Cassandra num_tokens - is this really num_token_partitions?

Question 1

4) Partition ranges are determined by granting each node the range from their available tokens up until the next specified token.

2)Data is exchanged through gossip detailing which nodes have which tokens. This meta-data allows every node to know which nodes are responsible for which ranges. Keyspace/Replication settings also change where data is actually saved.

EXAMPLE: 1)A gets 256 ranges B gets 256 Ranges. But to make this simple lets give them each 2 tokens and pretend the token range is 0 to 30

Given tokens: A 10,15 and B 3,11 Nodes are responsible for the following ranges

(3-9:B)(10:A)(11-14:B)(15-30,0-2:A)

3)If C Joins also with 2 tokens 20,5 Nodes will now be responsible for the following ranges

(3-4:B)(5-9:C)(10:A)(11-14:B)(15-19:A)(20-30,0-2:C)

Vnodes are powerful because now when C joins the cluster it gets its data from multiple nodes (5-9 from B and 20-30,0-2 from A) sharing the load between those machines. In this toy example you can see that having only 2 tokens allows for some nodes to host the majority of the data while others get almost none. As the number of Vnodes increases the balance between the nodes increases as the ranges become randomly subdivided more and more. At 256 nodes you are extremely likely to have distributed an even amount of data to each node in the cluster.

For more information VNodes: http://www.datastax.com/dev/blog/virtual-nodes-in-cassandra-1-2

Question 2

Also RussS answer is correct, I think it's difficult to follow.

The idea is not so much the token allocation, because that's the technical mean used by Cassandra for the concept of distributing access to the data.

What's important are the replication factor and the ring to understand how this is meaningful.

The way the replication works is by copying the data of a node on the next two. So if you're on node A, the data assigned to A is replicated on B and C. The data assigned to B, is replicate on C and D, and so on.

If you have just 3 nodes and a replication of 3, it does not make any difference.

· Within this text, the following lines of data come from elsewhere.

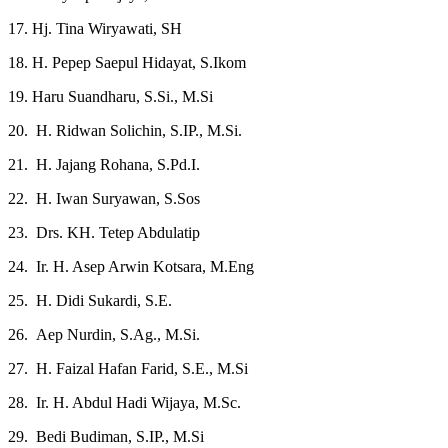
17. Hj. Tina Wiryawati, SH
18. H. Pepep Saepul Hidayat, S.Ikom
19. Haru Suandharu, S.Si., M.Si
20. H. Ridwan Solichin, S.IP., M.Si.
21. H. Jajang Rohana, S.Pd.I.
22. H. Iwan Suryawan, S.Sos
23. Drs. KH. Tetep Abdulatip
24. Ir. H. Asep Arwin Kotsara, M.Eng
25. H. Didi Sukardi, S.E.
26. Aep Nurdin, S.Ag., M.Si.
27. H. Faizal Hafan Farid, S.E., M.Si
28. Ir. H. Abdul Hadi Wijaya, M.Sc.
29. Bedi Budiman, S.IP., M.Si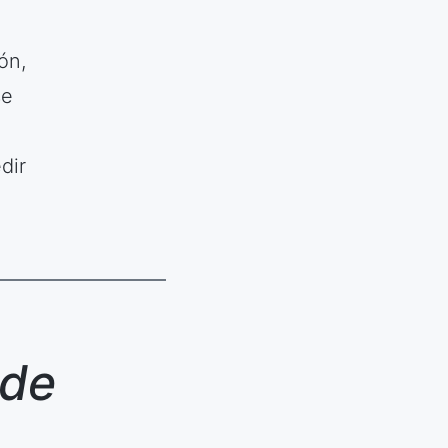
ón,
se
dir
 de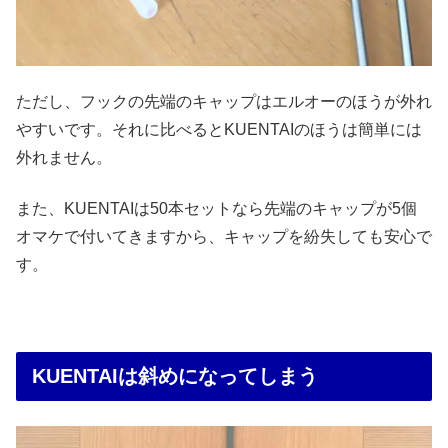
ただし、フックの先端のキャップはエルオーのほうが外れ
やすいです。それに比べるとKUENTAIのほうは簡単には
外れません。
また、KUENTAIは50本セットなら先端のキャップが5個
オマケで付いてきますから、キャップを紛失しても安心で
す。
KUENTAIは斜めになってしまう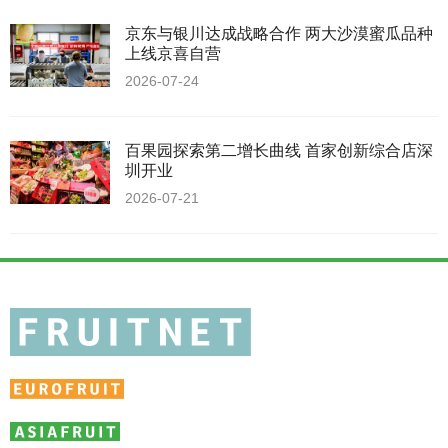
京东与银川达成战略合作 两大沙漠蜜瓜品种
上线京喜自营
2026-07-24
百果园探索第二增长曲线 首家创新综合店深
圳开业
2026-07-21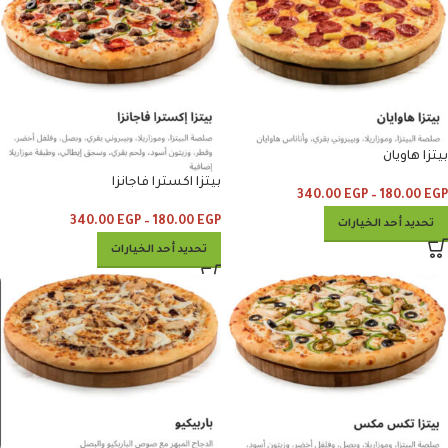
بيتزا هاويان
بيتزا اكسترا فاجانزا
340.00
EGP
–
180.00
EGP
340.00
EGP
–
180.00
EGP
تحديد أحد الخيارات
تحديد أحد الخيارات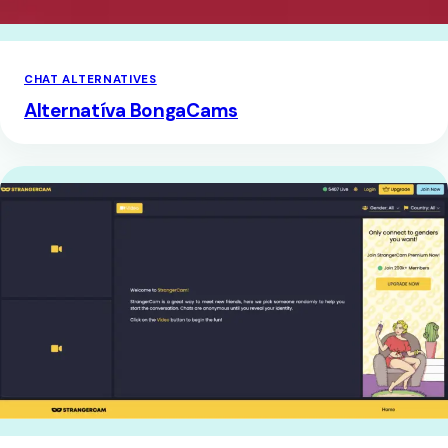
CHAT ALTERNATIVES
Alternatíva BongaCams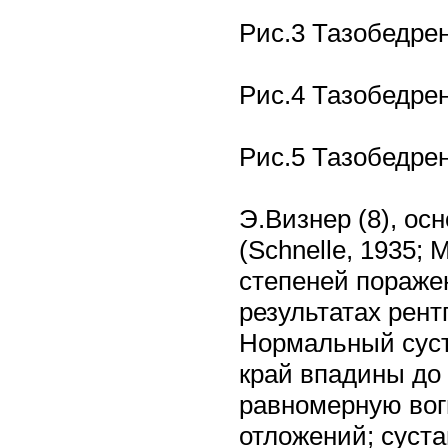
Рис.3 Тазобедре
Рис.4 Тазобедре
Рис.5 Тазобедре
Э.Визнер (8), ос
(Schnelle, 1935; 
степеней пораже
результатах рент
Нормальный суста
край впадины до 
равномерную вог
отложений; суст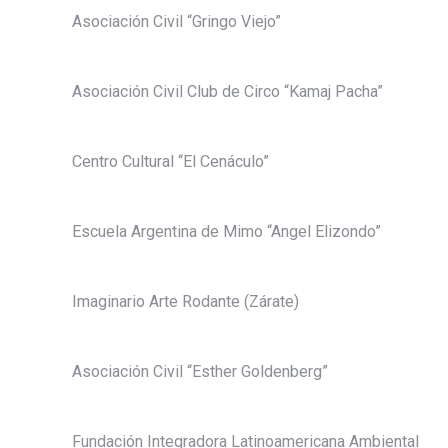
Asociación Civil “Gringo Viejo”
Asociación Civil Club de Circo “Kamaj Pacha”
Centro Cultural “El Cenáculo”
Escuela Argentina de Mimo “Angel Elizondo”
Imaginario Arte Rodante (Zárate)
Asociación Civil “Esther Goldenberg”
Fundación Integradora Latinoamericana Ambiental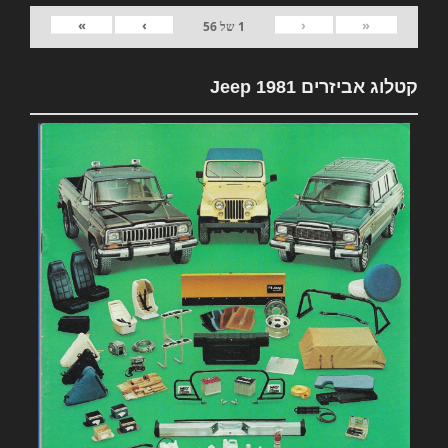
»
›
‹
«
1
של
56
קטלוג אביזרים 1981 Jeep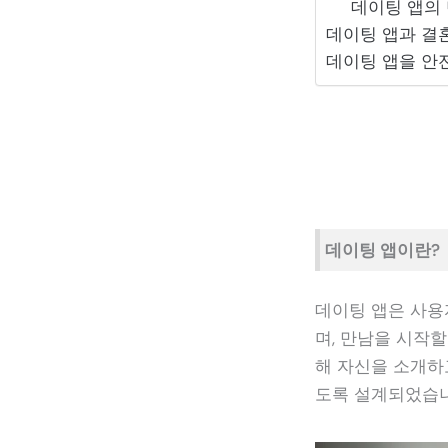
데이팅 앱의
데이팅 앱과 결
데이팅 앱을 안
데이팅 앱이란?
데이팅 앱은 사용
며, 만남을 시작
해 자신을 소개하
도록 설계되었습니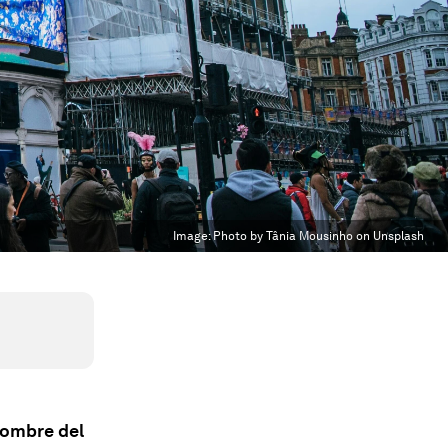
Image:
Photo by Tânia Mousinho on Unsplash
nombre del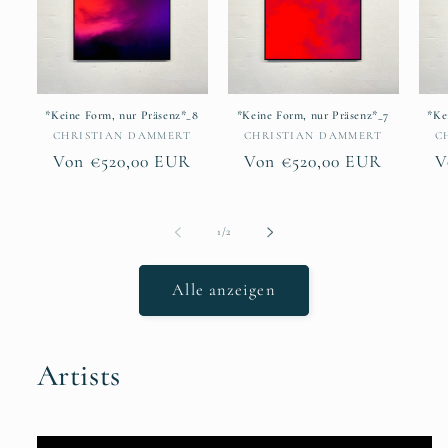
*Keine Form, nur Präsenz*_8
*Keine Form, nur Präsenz*_7
*Ke
Anbieter:
Anbieter:
CHRISTIAN DAMMERT
CHRISTIAN DAMMERT
C
Normaler
Von €520,00 EUR
Normaler
Von €520,00 EUR
N
V
Preis
Preis
P
von
1
/
2
Alle anzeigen
Artists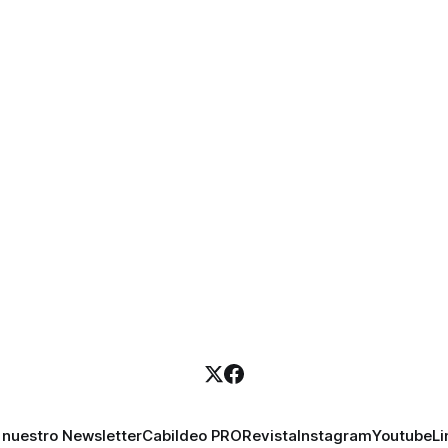
 nuestro Newsletter
Cabildeo PRO
Revista
Instagram
Youtube
Li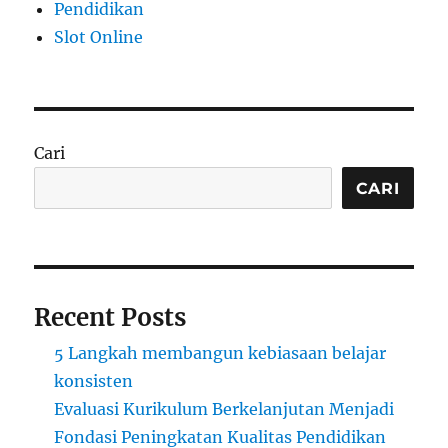
Pendidikan
Slot Online
Cari
CARI
Recent Posts
5 Langkah membangun kebiasaan belajar
konsisten
Evaluasi Kurikulum Berkelanjutan Menjadi
Fondasi Peningkatan Kualitas Pendidikan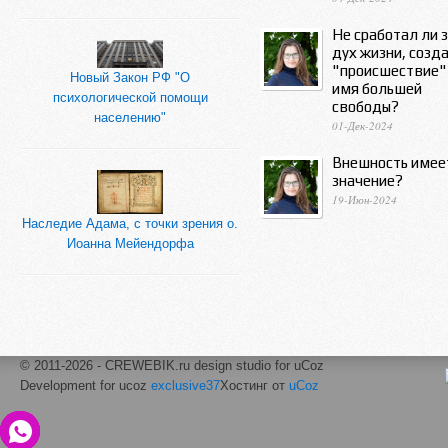
Не сработал ли 
дух жизни, созд
"происшествие"
Новый Закон РФ "О
имя большей
психологической помощи
свободы?
населению"
01-Дек-2024
Внешность имее
значение?
19-Июн-2024
Наследие Адама, с точки зрения о.
Иоанна Мейендорфа
© 2011-2026 - CREWEBIK.ru design studio for uCoz
Development for ucoz
exclusive37
Хостинг от
uCoz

If you have 100 nodes, a replication of 3 and num_tokens: 1, then exactly 3 nodes replicate the data they are assigned and that's always the entire set of data of a node. In our example above, that means all the data A is assigned can be read from A, B, or C and only those three nodes. So if you are trying to load that specific data often and the rest not so often, your cluster is going to be rather unbalanced.

With v-nodes, the data is broken up in sub-partitions. One computer represents many virtual nodes. So old computer A may now represent A, D, G, J, M assuming a num_tokens: 5.

Next we have the ring. When building the ring, the computers will connect between each others in such a way that the same computer doesn't connect to itself (A won't talk to D directly and vice versa.)

Now, it means that one physical computer is going to be connected to num_tokens × replication_factor - 1 other computers. So with num_tokens set to 5 and a replication of 3, you are going to be connected to 10 other computers. This means the load is going to be shared between 10 computers instead of 3 (as the replication factor would otherwise imply.)

So with 16 nodes, a num_tokens: 256 and replication: 3, it would be a strange setup since it would imply that all the nodes are connected 512 times between each others. That being said, having to change the num_tokens later can take a little time for the cluster to adjust to the new value. Especially if you have a large installation. So if you foresee having a large number of nodes, a rather large num_tokens is a good idea from the start.

As a side effect, it will also distribute the data between various tables (files) on each node. That can also help finding data faster. It is actually suggested that you use a larger number of instances (16 to 64) whenever you create an Elassandra cluster to ease the search.

Question 3

At 256 nodes you are extremely likely to have distributed an even amount of data to each node in the cluster.

Unless of course it's not. Random Vnode token range allocation has nothing to do with balanced load. Balanced load is token range ENGINEERED to be balanced, not guessed.

Then there are the bugs in token range allocation CASSANDRA-6388 and CASSANDRA-7032 neither one fixed in any cluster running in production today. Then there are the major problems with 256 VNODE clusters and trying to rebuild them or back them up which is impossible, literally.

Rebuilds and recoveries take WEEKS. And just try running hadoop against vnodes in production. Give up an engineered token range cluster for VNODE hail mary's at your peril.